The Form 4 dated 08/19/2025 discloses multiple disposal entries involving Class B Common Stock and corresponding Operating Company Units. Reported quantities include 77,364,925, 69,626,640 and 8,066,528 units/shares as shown in the filing. Footnotes explicitly identify the holders of the 69,626,640 and 8,066,528 amounts as subsidiaries of the reporting person. The filing provides transactional detail and signatory confirmation but does not include prices or proceeds for the reported dispositions in the visible text.
TL;DR: Insider reporting is complete for the disclosed transactions and includes subsidiary ownership footnotes and an authorized signature.

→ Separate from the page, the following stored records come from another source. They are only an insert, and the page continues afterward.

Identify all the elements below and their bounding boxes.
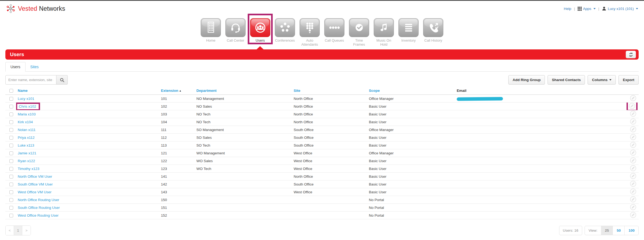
column-header-department[interactable]: Department: [195, 87, 292, 95]
extension-cell: 121: [159, 149, 195, 157]
redacted-email: [457, 97, 503, 101]
user-link[interactable]: Maria x103: [18, 112, 36, 116]
pager-next-button[interactable]: >: [22, 226, 31, 235]
pencil-icon: [630, 137, 636, 141]
edit-user-button[interactable]: [630, 212, 636, 218]
email-cell: [455, 196, 616, 204]
nav-call-history-button[interactable]: [423, 18, 443, 37]
edit-user-button[interactable]: [630, 196, 636, 202]
row-checkbox[interactable]: [9, 112, 13, 116]
edit-user-button[interactable]: [630, 150, 636, 156]
pencil-icon: [630, 199, 636, 203]
user-link[interactable]: North Office Routing User: [18, 198, 59, 202]
view-option-50[interactable]: 50: [613, 226, 624, 235]
row-checkbox[interactable]: [9, 167, 13, 171]
user-link[interactable]: Luke x113: [18, 143, 34, 147]
edit-user-button[interactable]: [630, 118, 636, 125]
user-link[interactable]: Jamie x121: [18, 151, 36, 155]
user-link[interactable]: South Office Routing User: [18, 206, 60, 210]
row-checkbox[interactable]: [9, 190, 13, 194]
music-on-hold-icon: [377, 21, 391, 35]
edit-user-button[interactable]: [630, 165, 636, 171]
column-header-name[interactable]: Name: [16, 87, 159, 95]
inventory-icon: [402, 21, 416, 35]
view-option-25[interactable]: 25: [601, 226, 613, 235]
row-checkbox[interactable]: [9, 214, 13, 217]
user-link[interactable]: Timothy x123: [18, 167, 39, 171]
nav-home-button[interactable]: [201, 18, 221, 37]
row-checkbox[interactable]: [9, 105, 13, 108]
tab-users[interactable]: Users: [5, 62, 26, 72]
nav-music-on-hold-button[interactable]: [374, 18, 394, 37]
edit-user-button[interactable]: [630, 95, 636, 101]
user-link[interactable]: Priya x112: [18, 136, 35, 140]
apps-menu[interactable]: Apps: [578, 7, 596, 11]
nav-time-frames-button[interactable]: [349, 18, 369, 37]
add-ring-group-button[interactable]: Add Ring Group: [508, 75, 545, 85]
nav-item-inventory: Inventory: [398, 18, 419, 43]
edit-user-button[interactable]: [630, 157, 636, 163]
scope-cell: Basic User: [367, 134, 455, 141]
user-link[interactable]: South Office VM User: [18, 182, 53, 186]
user-link[interactable]: Lucy x101: [18, 97, 34, 101]
edit-user-button[interactable]: [630, 134, 636, 140]
edit-user-button[interactable]: [630, 188, 636, 195]
search-button[interactable]: [56, 75, 68, 85]
nav-users-button[interactable]: [250, 18, 270, 37]
nav-auto-attendants-button[interactable]: [300, 18, 320, 37]
row-checkbox[interactable]: [9, 97, 13, 101]
site-cell: North Office: [292, 95, 367, 103]
row-checkbox[interactable]: [9, 136, 13, 140]
search-input[interactable]: [5, 75, 56, 85]
pager-prev-button[interactable]: <: [6, 226, 14, 235]
department-cell: [195, 188, 292, 196]
shared-contacts-button[interactable]: Shared Contacts: [548, 75, 585, 85]
refresh-button[interactable]: [626, 51, 636, 58]
row-checkbox[interactable]: [9, 120, 13, 124]
user-menu[interactable]: Lucy x101 (101): [602, 6, 638, 11]
edit-user-button[interactable]: [630, 204, 636, 210]
columns-button[interactable]: Columns: [588, 75, 616, 85]
email-cell: [455, 173, 616, 180]
row-checkbox[interactable]: [9, 144, 13, 147]
edit-user-button[interactable]: [630, 142, 636, 148]
nav-call-center-button[interactable]: [225, 18, 246, 37]
row-checkbox[interactable]: [9, 151, 13, 155]
user-link[interactable]: Kirk x104: [18, 120, 33, 124]
edit-user-button[interactable]: [630, 173, 636, 179]
nav-inventory-button[interactable]: [398, 18, 419, 37]
column-header-scope[interactable]: Scope: [367, 87, 455, 95]
row-checkbox[interactable]: [9, 159, 13, 163]
topbar: Vested Networks Help | Apps | Lucy x101 …: [0, 1, 644, 14]
tab-sites[interactable]: Sites: [26, 62, 44, 71]
edit-user-button[interactable]: [630, 126, 636, 132]
column-header-site[interactable]: Site: [292, 87, 367, 95]
select-all-checkbox[interactable]: [9, 89, 13, 93]
export-button[interactable]: Export: [618, 75, 639, 85]
site-cell: West Office: [292, 165, 367, 173]
user-link[interactable]: Chris x102: [19, 104, 36, 108]
edit-user-button[interactable]: [630, 111, 636, 117]
edit-user-button[interactable]: [630, 181, 636, 187]
view-option-100[interactable]: 100: [624, 226, 638, 235]
user-link[interactable]: North Office VM User: [18, 174, 52, 179]
row-checkbox[interactable]: [9, 128, 13, 132]
row-checkbox[interactable]: [9, 175, 13, 179]
email-cell: [455, 212, 616, 219]
pager-page-1[interactable]: 1: [14, 226, 22, 235]
chevron-down-icon: [636, 8, 638, 9]
row-checkbox[interactable]: [9, 206, 13, 210]
nav-conferences-button[interactable]: [275, 18, 295, 37]
row-checkbox[interactable]: [9, 183, 13, 186]
user-link[interactable]: West Office VM User: [18, 190, 52, 194]
edit-user-button[interactable]: [629, 103, 635, 109]
table-row: Ryan x122122WO SalesWest OfficeBasic Use…: [5, 157, 639, 165]
user-link[interactable]: West Office Routing User: [18, 213, 59, 217]
user-link[interactable]: Ryan x122: [18, 159, 35, 163]
nav-call-queues-button[interactable]: [324, 18, 344, 37]
help-link[interactable]: Help: [564, 7, 571, 11]
department-cell: [195, 204, 292, 212]
column-header-extension[interactable]: Extension▲: [159, 87, 195, 95]
user-link[interactable]: Nolan x111: [18, 128, 35, 132]
row-checkbox[interactable]: [9, 198, 13, 202]
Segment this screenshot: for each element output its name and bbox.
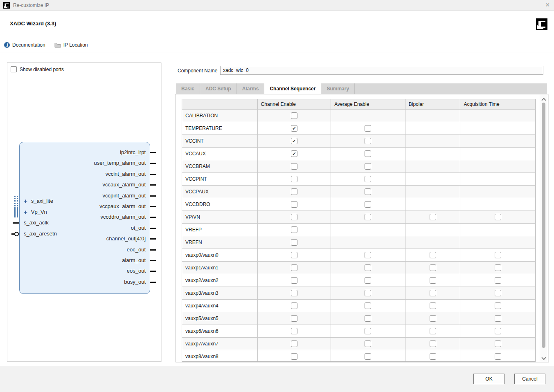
checkbox-temperature-channel-enable[interactable] — [291, 125, 297, 132]
checkbox-vauxp3-vauxn3-channel-enable[interactable] — [291, 290, 297, 296]
checkbox-vauxp7-vauxn7-bipolar[interactable] — [430, 340, 436, 347]
checkbox-vauxp7-vauxn7-channel-enable[interactable] — [291, 340, 297, 347]
checkbox-vauxp1-vauxn1-average-enable[interactable] — [365, 264, 371, 271]
checkbox-vauxp2-vauxn2-bipolar[interactable] — [430, 277, 436, 284]
port-label-vccint-alarm-out: vccint_alarm_out — [106, 171, 146, 177]
checkbox-vauxp0-vauxn0-acquisition-time[interactable] — [495, 252, 501, 258]
checkbox-vauxp0-vauxn0-channel-enable[interactable] — [291, 252, 297, 258]
checkbox-vauxp5-vauxn5-average-enable[interactable] — [365, 315, 371, 322]
checkbox-vauxp4-vauxn4-average-enable[interactable] — [365, 302, 371, 309]
checkbox-vccint-channel-enable[interactable] — [291, 138, 297, 144]
checkbox-vauxp3-vauxn3-bipolar[interactable] — [430, 290, 436, 296]
checkbox-vccpaux-channel-enable[interactable] — [291, 188, 297, 195]
interface-marker-vp-vn — [14, 207, 18, 217]
checkbox-vccbram-channel-enable[interactable] — [291, 163, 297, 170]
tab-channel-sequencer[interactable]: Channel Sequencer — [264, 83, 321, 94]
checkbox-vp-vn-channel-enable[interactable] — [291, 214, 297, 220]
port-label-text: Vp_Vn — [31, 209, 47, 215]
checkbox-calibration-channel-enable[interactable] — [291, 112, 297, 119]
checkbox-vp-vn-bipolar[interactable] — [430, 214, 436, 220]
checkbox-vauxp2-vauxn2-average-enable[interactable] — [365, 277, 371, 284]
checkbox-vp-vn-acquisition-time[interactable] — [495, 214, 501, 220]
cell-vauxp8-vauxn8-acquisition-time — [460, 350, 535, 362]
checkbox-vauxp7-vauxn7-acquisition-time[interactable] — [495, 340, 501, 347]
checkbox-vauxp1-vauxn1-bipolar[interactable] — [430, 264, 436, 271]
tab-basic[interactable]: Basic — [176, 83, 200, 94]
checkbox-vccint-average-enable[interactable] — [365, 138, 371, 144]
checkbox-vccpint-channel-enable[interactable] — [291, 176, 297, 182]
checkbox-vauxp4-vauxn4-bipolar[interactable] — [430, 302, 436, 309]
cancel-button[interactable]: Cancel — [514, 374, 545, 384]
checkbox-temperature-average-enable[interactable] — [365, 125, 371, 132]
checkbox-vauxp2-vauxn2-acquisition-time[interactable] — [495, 277, 501, 284]
port-label-text: s_axi_aresetn — [24, 231, 57, 237]
checkbox-vauxp3-vauxn3-acquisition-time[interactable] — [495, 290, 501, 296]
checkbox-vauxp4-vauxn4-acquisition-time[interactable] — [495, 302, 501, 309]
cell-temperature-average-enable — [331, 122, 405, 134]
cell-vauxp2-vauxn2-average-enable — [331, 274, 405, 287]
checkbox-vccaux-average-enable[interactable] — [365, 150, 371, 157]
component-name-input[interactable] — [220, 66, 543, 75]
scrollbar-thumb[interactable] — [542, 103, 545, 348]
checkbox-vrefn-channel-enable[interactable] — [291, 239, 297, 246]
scroll-up-icon[interactable] — [541, 98, 546, 102]
checkbox-vccpaux-average-enable[interactable] — [365, 188, 371, 195]
checkbox-vauxp8-vauxn8-channel-enable[interactable] — [291, 353, 297, 360]
checkbox-vccaux-channel-enable[interactable] — [291, 150, 297, 157]
tab-alarms[interactable]: Alarms — [237, 83, 265, 94]
checkbox-vauxp6-vauxn6-bipolar[interactable] — [430, 328, 436, 334]
show-disabled-ports-checkbox[interactable] — [11, 66, 17, 72]
checkbox-vccpint-average-enable[interactable] — [365, 176, 371, 182]
vertical-scrollbar[interactable] — [540, 95, 547, 362]
checkbox-vauxp3-vauxn3-average-enable[interactable] — [365, 290, 371, 296]
checkbox-vauxp2-vauxn2-channel-enable[interactable] — [291, 277, 297, 284]
show-disabled-ports-label: Show disabled ports — [20, 67, 64, 72]
checkbox-vauxp8-vauxn8-average-enable[interactable] — [365, 353, 371, 360]
checkbox-vauxp1-vauxn1-acquisition-time[interactable] — [495, 264, 501, 271]
checkbox-vauxp5-vauxn5-bipolar[interactable] — [430, 315, 436, 322]
checkbox-vauxp0-vauxn0-average-enable[interactable] — [365, 252, 371, 258]
expand-plus-icon[interactable]: + — [24, 209, 27, 215]
cell-vccint-bipolar — [405, 135, 461, 147]
port-stub-eoc-out — [150, 249, 156, 251]
checkbox-vccddro-average-enable[interactable] — [365, 201, 371, 208]
documentation-button[interactable]: i Documentation — [4, 42, 45, 48]
port-stub-eos-out — [150, 271, 156, 272]
checkbox-vauxp6-vauxn6-acquisition-time[interactable] — [495, 328, 501, 334]
cell-vccpint-channel-enable — [258, 173, 331, 185]
ip-location-button[interactable]: IP Location — [54, 42, 88, 48]
checkbox-vauxp1-vauxn1-channel-enable[interactable] — [291, 264, 297, 271]
cell-vauxp0-vauxn0-average-enable — [331, 249, 405, 261]
scroll-down-icon[interactable] — [541, 355, 546, 360]
cell-vauxp6-vauxn6-channel-enable — [258, 325, 331, 337]
ip-block-diagram: ip2intc_irptuser_temp_alarm_outvccint_al… — [19, 142, 150, 294]
checkbox-vauxp4-vauxn4-channel-enable[interactable] — [291, 302, 297, 309]
checkbox-vauxp5-vauxn5-channel-enable[interactable] — [291, 315, 297, 322]
checkbox-vccbram-average-enable[interactable] — [365, 163, 371, 170]
checkbox-vauxp7-vauxn7-average-enable[interactable] — [365, 340, 371, 347]
cell-vauxp8-vauxn8-average-enable — [331, 350, 405, 362]
checkbox-vauxp0-vauxn0-bipolar[interactable] — [430, 252, 436, 258]
port-stub-vccint-alarm-out — [150, 174, 156, 175]
port-stub-vccpaux-alarm-out — [150, 206, 156, 207]
checkbox-vauxp6-vauxn6-average-enable[interactable] — [365, 328, 371, 334]
cell-calibration-average-enable — [331, 110, 405, 122]
port-stub-ip2intc-irpt — [150, 152, 156, 153]
expand-plus-icon[interactable]: + — [24, 198, 27, 204]
checkbox-vccddro-channel-enable[interactable] — [291, 201, 297, 208]
port-label-s-axi-aresetn: s_axi_aresetn — [24, 231, 57, 237]
checkbox-vauxp6-vauxn6-channel-enable[interactable] — [291, 328, 297, 334]
checkbox-vauxp8-vauxn8-acquisition-time[interactable] — [495, 353, 501, 360]
checkbox-vp-vn-average-enable[interactable] — [365, 214, 371, 220]
table-row-vauxp2-vauxn2: vauxp2/vauxn2 — [182, 274, 535, 287]
tab-adc-setup[interactable]: ADC Setup — [200, 83, 237, 94]
tab-summary[interactable]: Summary — [321, 83, 355, 94]
active-low-circle-s-axi-aresetn — [14, 232, 19, 236]
close-icon[interactable]: ✕ — [545, 2, 550, 8]
checkbox-vrefp-channel-enable[interactable] — [291, 226, 297, 233]
checkbox-vauxp8-vauxn8-bipolar[interactable] — [430, 353, 436, 360]
cell-vauxp1-vauxn1-bipolar — [405, 262, 461, 274]
ok-button[interactable]: OK — [473, 374, 504, 384]
cell-temperature-acquisition-time — [460, 122, 535, 134]
checkbox-vauxp5-vauxn5-acquisition-time[interactable] — [495, 315, 501, 322]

The Form 4 includes clear identification of the reporting entity (Diamondback Energy, Inc.), the issuer (VNOM Sub, Inc.), and the reporting officer who signed the form. Footnotes attribute large blocks of Class B shares and Operating Company Units to specific wholly owned subsidiaries, which clarifies indirect ownership. The filing, however, does not in-line explain the economic or contractual basis for the disposals within the provided text.
Insider Trade Summary
| Type | Security | Shares | Price | Value |
|---|---|---|---|---|
| Disposition | Class B Common Stock | 77,364,925 | $0.00 | -- |
| Disposition | Operating Company Units | 77,364,925 | $0.00 | -- |
| Disposition | Class B Common Stock | 69,626,640 | $0.00 | -- |
| Disposition | Operating Company Units | 69,626,640 | $0.00 | -- |
| Disposition | Class B Common Stock | 8,066,528 | $0.00 | -- |
| Disposition | Operating Company Units | 8,066,528 | $0.00 | -- |
Footnotes (1)
- These derivatives securities are represented by (i) shares of Class B Common Stock, par value $0.000001 per share (the "Class B Common Stock"), of VNOM Sub, Inc. (f/k/a Viper Energy, Inc.) (the "Issuer") and (ii) an equal number of units representing limited liability company interests ("Operating Company Units") in Viper Energy Partners LLC, the Issuer's operating company (the "Operating Company"). The Operating Company Units and shares of Class B Common Stock are exchangeable from time to time, at the discretion of their holders, for an equivalent number of shares of the Issuer's Class A common stock, par value $0.000001 per share (the "Class A Common Stock") (that is, one Operating Company Unit and one share of Class B Common Stock, together, are exchangeable for one share of Class A Common Stock). Pursuant to the Agreement and Plan of Merger (the "Sitio Merger Agreement"), dated June 2, 2025, by and among VNOM Sub, Inc. (f/k/a Viper Energy, Inc.) ("Viper"), Sitio Royalties Corp., Sitio Royalties Operating Partnership, LP, a subsidiary of Sitio, Viper Energy, Inc. (f/k/a New Cobra Pubco Inc.), a wholly owned subsidiary of Viper ("New Viper"), Cobra Merger Sub, Inc., a wholly owned subsidiary of New Viper ("Viper Merger Sub") and Scorpion Merger Sub, Inc., a wholly owned subsidiary of New Viper, upon close of the Sitio Merger Agreement Viper Merger Sub will merge with and into Viper, with Viper continuing as the surviving corporation and a wholly owned subsidiary of New Viper (the "Viper Pubco Merger"). At the effective time of the Viper Pubco Merger, each share of Viper's Class A Common Stock then issued and outstanding will be cancelled and automatically converted into one share of New Viper's Class A common stock. 69,626,640 shares of Class B Common Stock and 69,626,640 Operating Company Units are held by Endeavor Energy Resources, L.P., a wholly-owned subsidiary of the Reporting Person. 8,066,528 shares of Class B Common Stock and 8,066,528 Operating Company Units are held by Diamondback E&P LLC, a wholly-owned subsidiary of the Reporting Person.